Some years ago I had dinner with friends in London. When I was leaving their home I was introduced to the husband’s father, who was busy digging in the garden. Taken by surprise and not knowing what to say I asked a rather stupid question – “And what are you doing?” I said. “I do be digging the garden,” he replied, glancing at his son as if to say – “Who’s your fatuous friend?” Intrigued by his answer I asked a nun who taught Irish in Dublin what was meant by the expression, ‘I do be digging the garden’. She said that it is the English rendering of what is called in Irish – the present continuing tense. It means – “I have been digging the garden, I am digging the garden and when you stop asking the obvious, I will continue to dig the garden!”
There is no such tense in English, but it perfectly expresses the meaning of the Aramaic idiom, as spoken by Jesus, and in this case by St John, when he said, ‘God is Love’. He wasn’t trying to give a definition of what love is in itself, as a Greek Philosopher would do, but he was describing in his own language, that God is ‘Loving’, that’s what he is, and that’s what he does, continually. This is what St John was taught in the synagogue. It was here that he learnt how God had loved his people in the past and how he was still loving his people now in the present. Then when he became a young man, he tangibly experienced this love, in a deeply personal way, through the love of Jesus. After the Resurrection he continued to experience the love of God still reaching out to him from Jesus, through the Holy Spirit. The message of St John then, that you find on every page of his Gospel, is that – ‘God has been loving us, that he is loving us now, and that he will continue to love us’ – ‘from here to eternity’.
The question that was continually asked by the Fathers of the Church and the other great spiritual writers who succeeded them, was not therefore, is God loving us, that was taken for granted and nobody doubted it. The question that they continually tried to answer was, ‘What must we do to receive it?’ This question was first asked by the crowds in response to Peter’s famous sermon on the first Pentecost Day, when he told them that Jesus had risen and was at that moment and at every moment sending out God’s love on all who would receive it. The answer that St Peter gave, in the biblical language that they could understand, was deceptively simple – ‘repent’ he told them, and then you will receive the love of God in return. Now repentance does not just mean turning back to God, but turning back to God with a pure and humble heart. Then his Divine Loving can firstly become his Divine Mercy for without his loving forgiveness he cannot enter further to make his home within us, as promised at the Last Supper.

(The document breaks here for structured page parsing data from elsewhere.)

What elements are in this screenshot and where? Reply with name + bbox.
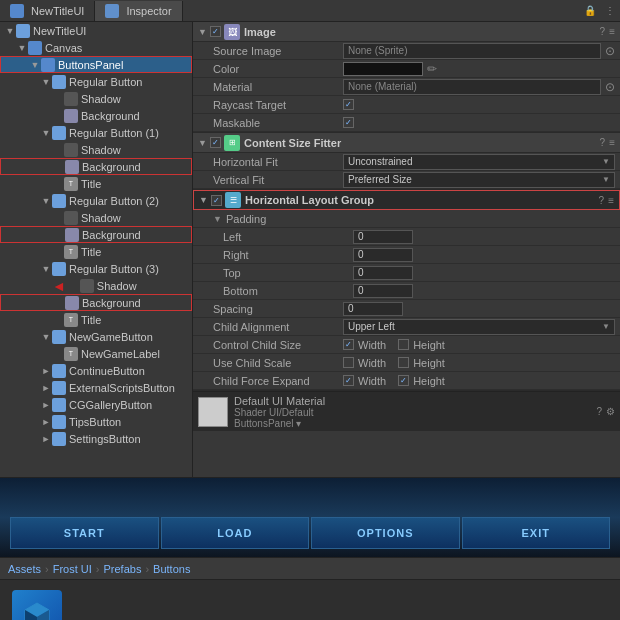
tree-item-newgamebtn[interactable]: NewGameButton xyxy=(0,328,192,345)
expand-width-check[interactable]: ✓ xyxy=(343,375,354,386)
tree-item-title4[interactable]: T Title xyxy=(0,311,192,328)
content-size-arrow: ▼ xyxy=(198,138,210,148)
tree-item-shadow3[interactable]: Shadow xyxy=(0,209,192,226)
raycast-check[interactable]: ✓ xyxy=(343,99,354,110)
child-alignment-row: Child Alignment Upper Left ▼ xyxy=(193,318,620,336)
tree-label-continuebtn: ContinueButton xyxy=(69,365,145,377)
frost-ui-label[interactable]: Frost UI xyxy=(53,563,92,575)
control-width-check[interactable]: ✓ xyxy=(343,339,354,350)
scale-width-check[interactable] xyxy=(343,357,354,368)
tree-item-title3[interactable]: T Title xyxy=(0,243,192,260)
tree-icon-bg2 xyxy=(65,160,79,174)
tree-item-regular-btn1[interactable]: Regular Button (1) xyxy=(0,124,192,141)
tree-arrow-cggallerybtn xyxy=(40,399,52,411)
tree-item-canvas[interactable]: Canvas xyxy=(0,39,192,56)
top-input[interactable] xyxy=(353,266,413,280)
tree-item-regular-btn3[interactable]: Regular Button (3) xyxy=(0,260,192,277)
spacing-input[interactable] xyxy=(343,302,403,316)
tree-label-cggallerybtn: CGGalleryButton xyxy=(69,399,152,411)
tree-item-regular-btn2[interactable]: Regular Button (2) xyxy=(0,192,192,209)
red-arrow-icon: ◄ xyxy=(52,278,66,294)
material-item: Default UI Material Shader UI/Default Bu… xyxy=(198,395,325,429)
color-swatch[interactable] xyxy=(343,62,423,76)
tree-item-shadow2[interactable]: Shadow xyxy=(0,141,192,158)
hierarchy-tab[interactable]: NewTitleUI xyxy=(0,1,95,21)
buttons-label[interactable]: Buttons xyxy=(153,563,190,575)
game-start-button[interactable]: START xyxy=(10,517,159,549)
tree-arrow-settingsbtn xyxy=(40,433,52,445)
tree-arrow-tipsbtn xyxy=(40,416,52,428)
source-image-pick-icon[interactable]: ⊙ xyxy=(605,44,615,58)
exit-label: EXIT xyxy=(522,527,550,539)
right-input[interactable] xyxy=(353,248,413,262)
content-size-enable-check[interactable]: ✓ xyxy=(210,137,221,148)
image-section-header[interactable]: ▼ ✓ 🖼 Image ? ≡ xyxy=(193,22,620,42)
tree-icon-title3: T xyxy=(64,245,78,259)
material-text: None (Material) xyxy=(348,81,417,92)
assets-label[interactable]: Assets xyxy=(8,563,41,575)
menu-button[interactable]: ⋮ xyxy=(600,1,620,21)
vertical-fit-dropdown[interactable]: Preferred Size ▼ xyxy=(343,172,615,188)
color-row: Color ✏ xyxy=(193,60,620,78)
content-size-header[interactable]: ▼ ✓ ⊞ Content Size Fitter ? ≡ xyxy=(193,133,620,153)
material-field[interactable]: None (Material) xyxy=(343,79,601,95)
game-options-button[interactable]: OPTIONS xyxy=(311,517,460,549)
material-footer: Default UI Material Shader UI/Default Bu… xyxy=(193,391,620,431)
tree-item-settingsbtn[interactable]: SettingsButton xyxy=(0,430,192,447)
use-child-scale-value: Width Height xyxy=(343,357,615,369)
inspector-panel: ▼ ✓ 🖼 Image ? ≡ Source Image None (Sprit… xyxy=(193,22,620,477)
layout-section-header[interactable]: ▼ ✓ ☰ Horizontal Layout Group ? ≡ xyxy=(193,190,620,210)
prefabs-label[interactable]: Prefabs xyxy=(103,563,141,575)
tree-item-externalscriptsbtn[interactable]: ExternalScriptsButton xyxy=(0,379,192,396)
inspector-tab-label: Inspector xyxy=(126,5,171,17)
material-path: ButtonsPanel ▾ xyxy=(234,418,325,429)
horizontal-fit-dropdown[interactable]: Unconstrained ▼ xyxy=(343,154,615,170)
tree-item-bg2[interactable]: Background xyxy=(0,158,192,175)
tree-item-shadow1[interactable]: Shadow xyxy=(0,90,192,107)
layout-enable-check[interactable]: ✓ xyxy=(211,195,222,206)
child-alignment-dropdown[interactable]: Upper Left ▼ xyxy=(343,319,615,335)
assets-bar: Assets › Frost UI › Prefabs › Buttons xyxy=(0,557,620,579)
bottom-input[interactable] xyxy=(353,284,413,298)
expand-height-check[interactable]: ✓ xyxy=(398,375,409,386)
tree-icon-title2: T xyxy=(64,177,78,191)
source-image-label: Source Image xyxy=(213,45,343,57)
layout-section-title: Horizontal Layout Group xyxy=(245,194,599,206)
tree-item-newtitleui[interactable]: NewTitleUI xyxy=(0,22,192,39)
scale-height-check[interactable] xyxy=(398,357,409,368)
tree-item-continuebtn[interactable]: ContinueButton xyxy=(0,362,192,379)
tree-item-tipsbtn[interactable]: TipsButton xyxy=(0,413,192,430)
tree-item-bg4[interactable]: Background xyxy=(0,294,192,311)
tree-item-title2[interactable]: T Title xyxy=(0,175,192,192)
game-exit-button[interactable]: EXIT xyxy=(462,517,611,549)
lock-button[interactable]: 🔒 xyxy=(580,1,600,21)
image-settings-icon: ≡ xyxy=(609,26,615,37)
vertical-fit-row: Vertical Fit Preferred Size ▼ xyxy=(193,171,620,189)
tree-label-regular-btn1: Regular Button (1) xyxy=(69,127,159,139)
layout-help-icon: ? xyxy=(599,195,605,206)
tree-item-bg1[interactable]: Background xyxy=(0,107,192,124)
game-load-button[interactable]: LOAD xyxy=(161,517,310,549)
tree-item-cggallerybtn[interactable]: CGGalleryButton xyxy=(0,396,192,413)
tree-item-newgamelabel[interactable]: T NewGameLabel xyxy=(0,345,192,362)
maskable-check[interactable]: ✓ xyxy=(343,117,354,128)
source-image-field[interactable]: None (Sprite) xyxy=(343,43,601,59)
tree-icon-settingsbtn xyxy=(52,432,66,446)
image-section-icon: 🖼 xyxy=(224,24,240,40)
tree-icon-regular-btn1 xyxy=(52,126,66,140)
tree-arrow-title3 xyxy=(52,246,64,258)
inspector-tab[interactable]: Inspector xyxy=(95,1,182,21)
material-pick-icon[interactable]: ⊙ xyxy=(605,80,615,94)
tree-item-regular-btn[interactable]: Regular Button xyxy=(0,73,192,90)
tree-item-shadow4[interactable]: ◄ Shadow xyxy=(0,277,192,294)
control-height-check[interactable] xyxy=(398,339,409,350)
image-enable-check[interactable]: ✓ xyxy=(210,26,221,37)
tree-item-bg3[interactable]: Background xyxy=(0,226,192,243)
color-pick-icon[interactable]: ✏ xyxy=(427,62,437,76)
prefab-row: Regular Bu... xyxy=(0,579,620,620)
tree-icon-canvas xyxy=(28,41,42,55)
tree-arrow-externalscriptsbtn xyxy=(40,382,52,394)
tree-item-buttonspanel[interactable]: ButtonsPanel xyxy=(0,56,192,73)
prefab-item[interactable]: Regular Bu... xyxy=(8,590,66,621)
left-input[interactable] xyxy=(353,230,413,244)
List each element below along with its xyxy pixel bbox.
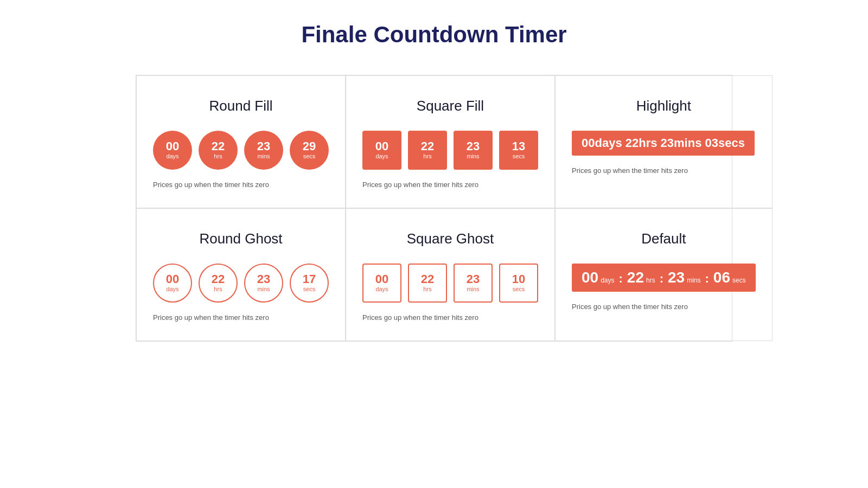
timer-label: secs — [732, 277, 746, 284]
card-round-fill: Round Fill00days22hrs23mins29secsPrices … — [136, 75, 346, 208]
card-title-square-fill: Square Fill — [362, 98, 538, 114]
round-fill-unit-hrs: 22hrs — [199, 131, 238, 170]
card-title-highlight: Highlight — [572, 98, 756, 114]
timer-label: days — [375, 152, 388, 160]
card-subtext-default: Prices go up when the timer hits zero — [572, 303, 688, 311]
timer-label: hrs — [423, 152, 431, 160]
timer-label: mins — [467, 285, 479, 293]
timer-value: 00 — [375, 273, 388, 285]
card-title-round-ghost: Round Ghost — [153, 230, 329, 247]
timer-value: 23 — [467, 273, 480, 285]
timer-label: mins — [467, 152, 479, 160]
timer-value: 00 — [582, 269, 598, 286]
timer-separator: : — [619, 272, 623, 286]
round-fill-unit-days: 00days — [153, 131, 192, 170]
timer-row: 00days22hrs23mins10secs — [362, 264, 538, 303]
round-ghost-unit-mins: 23mins — [244, 264, 283, 303]
timer-value: 23 — [257, 140, 270, 152]
timer-label: days — [601, 277, 614, 284]
timer-value: 23 — [668, 269, 685, 286]
timer-label: days — [166, 152, 178, 160]
timer-value: 29 — [303, 140, 316, 152]
timer-grid: Round Fill00days22hrs23mins29secsPrices … — [136, 75, 732, 342]
timer-label: mins — [257, 285, 270, 293]
timer-value: 00 — [166, 273, 179, 285]
timer-label: hrs — [214, 152, 222, 160]
square-ghost-unit-secs: 10secs — [499, 264, 538, 303]
card-highlight: Highlight00days 22hrs 23mins 03secsPrice… — [555, 75, 773, 208]
square-fill-unit-days: 00days — [362, 131, 401, 170]
round-fill-unit-secs: 29secs — [290, 131, 329, 170]
timer-value: 22 — [421, 273, 434, 285]
timer-label: hrs — [423, 285, 431, 293]
square-ghost-unit-days: 00days — [362, 264, 401, 303]
timer-value: 10 — [512, 273, 525, 285]
timer-value: 17 — [303, 273, 316, 285]
timer-label: secs — [303, 152, 316, 160]
timer-value: 22 — [421, 140, 434, 152]
card-subtext-round-ghost: Prices go up when the timer hits zero — [153, 313, 269, 322]
timer-label: mins — [687, 277, 700, 284]
timer-row: 00days22hrs23mins29secs — [153, 131, 329, 170]
timer-value: 00 — [166, 140, 179, 152]
timer-value: 22 — [627, 269, 644, 286]
card-subtext-square-fill: Prices go up when the timer hits zero — [362, 181, 478, 189]
round-ghost-unit-days: 00days — [153, 264, 192, 303]
timer-value: 00 — [375, 140, 388, 152]
card-title-round-fill: Round Fill — [153, 98, 329, 114]
timer-value: 22 — [212, 140, 225, 152]
card-subtext-highlight: Prices go up when the timer hits zero — [572, 166, 688, 175]
square-ghost-unit-hrs: 22hrs — [408, 264, 447, 303]
default-timer: 00days:22hrs:23mins:06secs — [572, 264, 756, 292]
timer-label: hrs — [214, 285, 222, 293]
card-subtext-round-fill: Prices go up when the timer hits zero — [153, 181, 269, 189]
timer-value: 22 — [212, 273, 225, 285]
round-fill-unit-mins: 23mins — [244, 131, 283, 170]
card-title-square-ghost: Square Ghost — [362, 230, 538, 247]
card-square-ghost: Square Ghost00days22hrs23mins10secsPrice… — [346, 208, 555, 341]
card-subtext-square-ghost: Prices go up when the timer hits zero — [362, 313, 478, 322]
round-ghost-unit-secs: 17secs — [290, 264, 329, 303]
card-round-ghost: Round Ghost00days22hrs23mins17secsPrices… — [136, 208, 346, 341]
timer-label: days — [166, 285, 178, 293]
timer-label: mins — [257, 152, 270, 160]
card-default: Default00days:22hrs:23mins:06secsPrices … — [555, 208, 773, 341]
card-square-fill: Square Fill00days22hrs23mins13secsPrices… — [346, 75, 555, 208]
highlight-timer: 00days 22hrs 23mins 03secs — [572, 131, 755, 156]
timer-value: 06 — [713, 269, 730, 286]
timer-separator: : — [705, 272, 709, 286]
timer-label: hrs — [646, 277, 655, 284]
timer-row: 00days22hrs23mins17secs — [153, 264, 329, 303]
timer-label: secs — [513, 152, 525, 160]
square-fill-unit-hrs: 22hrs — [408, 131, 447, 170]
timer-label: secs — [513, 285, 525, 293]
card-title-default: Default — [572, 230, 756, 247]
page-title: Finale Countdown Timer — [301, 22, 566, 48]
timer-value: 23 — [257, 273, 270, 285]
timer-value: 23 — [467, 140, 480, 152]
timer-separator: : — [660, 272, 663, 286]
square-fill-unit-mins: 23mins — [454, 131, 493, 170]
square-ghost-unit-mins: 23mins — [454, 264, 493, 303]
timer-label: days — [375, 285, 388, 293]
timer-label: secs — [303, 285, 316, 293]
timer-row: 00days22hrs23mins13secs — [362, 131, 538, 170]
round-ghost-unit-hrs: 22hrs — [199, 264, 238, 303]
square-fill-unit-secs: 13secs — [499, 131, 538, 170]
timer-value: 13 — [512, 140, 525, 152]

Just as the word love means loving in the Gospels, so the word repent means repenting, for if it is to be effective, it must be continual, because we are continually falling. At the beginning of human loving, lovers reveal themselves to one another, ‘warts and all’. This is to make sure that neither are deceived by externals and that they both seek the understanding and the forgiveness that reassures them that their mutual love is the real thing. If it is, love can continue as preparation for making a home together. However as every married lover knows well enough, the faults and failings that were once forgiven do not go away, but return again and again through even the best of marriages, and so therefore does the need for forgiveness and mercy that was so readily shared with one another at the outset.
It is exactly the same with God. At the beginning of the year of Divine Mercy we might respond to him like never before, and make a sincere resolution to begin again, but our human weakness will inevitably mean that we will nevertheless falter and fall time and time again. So we must have the humility to repent and turn back to God to receive his Divine Mercy, time and time again too. Only arrogance and pride will tempt us to question the infinite mercy of God that never fails. Keep in mind, the words of an old hermit, who once said to me, –“When you stop falling you are in heaven, but when you stop getting up you are in hell!”